Shares in Ted Baker have tumbled over 11% after the fashion chain warned profits would be lower-than-expected.
The retailer blamed currency movements, product costs and an unsold stock writedown for the disappointment.
It said full-year profit for the year ending on 26 January would be around £63m, compared to forecasts of £73.8m.
The firm’s shares were hit late last year amid a hugging controversy after staff alleged they suffered unwanted embraces from founder Ray Kelvin.
The company has appointed a law firm to conduct an independent external investigation into the hugging allegations, which it disputes.
Mr Kelvin announced in December that he would take a voluntary leave of absence.
Investors had feared that negative publicity surrounding harassment allegations against Mr Kelvin would affect the brand’s popularity.
But the retailer’s Christmas trading update last month showed a 12.2% rise in sales.
In December, an online petition launched by employees accused 62-year-old Mr Kelvin of inappropriate comments and behaviour, including “forced hugging”.
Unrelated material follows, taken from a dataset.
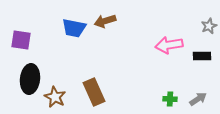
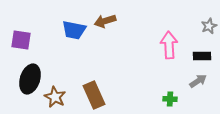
blue trapezoid: moved 2 px down
pink arrow: rotated 96 degrees clockwise
black ellipse: rotated 12 degrees clockwise
brown rectangle: moved 3 px down
gray arrow: moved 18 px up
The petition, on the workplace website Organise, said that more than 200 Ted Baker staff were finally breaking their silence about at least “50 recorded incidents of harassment” at the fashion group.
Staff claimed that as well as engaging them in unwelcome embraces, the brand’s founder had asked young female members of staff to sit on his knee, cuddle him, or let him massage their ears.
At the time, Mr Kelvin said that it was “only right” Ted Baker’s committee and board should investigate.
“I love this company and I care deeply for all my colleagues. It’s for that reason that I have decided to take a temporary leave of absence,” he said.